Catching up on some older work … this post was another submission to GBIF's Ebbe Nielsen Challenge in 2015. This entry was made in collaboration with Peter Neish, and was selected as a finalist in the Challenge.

See the final entry here.

Introduction

Unstructured data such as free text, images, sounds, and other media are less commonly used in biodiversity studies than structured information such as species occurrences. Nevertheless, these sources represent a rich stream of information, some of which is not generally available through more conventional sources. This information is of value for scientific, research, and conservation management use, as well as for communication and outreach to public and other audiences.

A relatively recent development in the GBIF portal and API is the registration of media (sound, images, or video) in occurrence records. Here, we use this facility to reconstruct the "soundscapes" of particular regions by compiling the bird and frog sounds from those regions.

Source code

We do the data manipulation in R, using the rgbif package to interact with GBIF. The source code is available here. Note for users not familiar with R: if you get errors saying "there is no package called blah" then you just need install the package: install.packages("blah")

Data processing

Our aim is to find the sounds associated with the birds and frogs present in a region of interest.

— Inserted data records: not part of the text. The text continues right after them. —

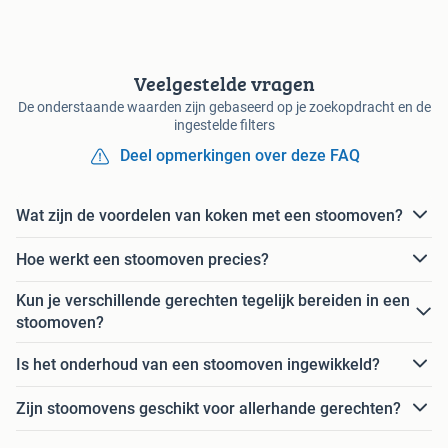
Veelgestelde vragen
De onderstaande waarden zijn gebaseerd op je zoekopdracht en de
ingestelde filters
Deel opmerkingen over deze FAQ
Wat zijn de voordelen van koken met een stoomoven?
Hoe werkt een stoomoven precies?
Kun je verschillende gerechten tegelijk bereiden in een
stoomoven?
Is het onderhoud van een stoomoven ingewikkeld?
Zijn stoomovens geschikt voor allerhande gerechten?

Ideally we could just search for occurrence records from our region of interest that also have associated media files. Unfortunately, though, most occurrence records are simple observations without associated media.

Our strategy instead is to use a general occurrence search to discover the taxa that are present in our region of interest, and then a secondary search for sound files for those same taxa (regardless of location). These media will almost certainly have been recorded at locations other than our region of interest, but we assume that a given species makes the same sounds worldwide — note that this might not necessarily always be the case.

Since there aren't very many occurrences of birds and frogs with sound media, the easiest approach is just to grab the lot, cache them locally, and filter them later according to other criteria. This also means that we only need to hit the GBIF servers once for this part of the processing.

We choose a region of interest and find out which bird and frog taxa occur there, then intersect that list of taxa with the list for which we have sound media. One media item per taxon is used, and we also retrieve an image for each taxon to use in the web interface.

For data-rich regions, we can potentially apply additional filters according to the attributes of the data — for example, by time of year, allowing seasonally-varying results (as with the example for Bavaria given here).

The processed data are summarised into a JSON-formatted file to be used by the web interface, including the appropriate citation details for each image and audio file.

User interface

The web interface is written in javascript, using HTML5 audio elements. Leaflet provides the mapping functionality on an OpenStreetMap base layer, with Bootstrap, Handlebars and Isotope handling the layout.

A set of pre-processed regions are available for the user to select, either from the map or from a drop-down list. On selecting a region, the map zooms to the region extent (i.e. the spatial extent used to define the species list for the region). Each of the taxa from the region are shown with their image and an individual play/pause control. Global audio controls also allow the user to play or stop all sounds, choose birds or frogs only, or ask for a random selection to be played.

The number of sounds being played simultaneously is limited, so as not to turn the soundscape into an overwhelming racket. This also helps to avoid crashing the browser, which seems to be a risk when playing many audio files at once.

Limitations and biases

The results are limited by both the survey effort in the region of interest (i.e. how complete is the species list that we obtain for the region?) as well as the coverage of those taxa in terms of audio media.

Filtering and subsetting the results by attributes might fairly quickly reach a point where data coverage affects the results. For example, the seasonal species lists for Bavaria include 76 taxa that were found to be present in summer but not in winter, and 21 taxa that were found to be present in winter but not in summer. Some of these differences could be explained simply by survey effort, while others will reflect genuine season patterns of occupancy (e.g. the winter-only list includes the gull Larus marinus, which presumably could be migrating from far northern Europe to more temperate areas in winter).

Further work

The sound component of video media could be used to supplement the available audio files, although we didn't do it here.

Some sound media contain human voices, which strongly detract from the overall results. We excluded such audio clips here by avoiding all media from any provider that tended to have voices present — rather a brutal approach! A more elegant solution would be to use some digital signal processing to identify periods of unwanted sounds (e.g. human voices, traffic noise). Periods of silence could also be removed, reducing long recordings down to shorter snippets of still-relevant audio.

The demonstration interface provides sounds and images for a number of pre-computed regions. A more flexible interface that allows the user to select an arbitrary region of interest would be possible, but would likely require a faster means of retrieving a list of species given a spatial and/or other query (e.g. something like the ALA's occurrence facet search, which isn't immediately obvious how to do with the current GBIF API).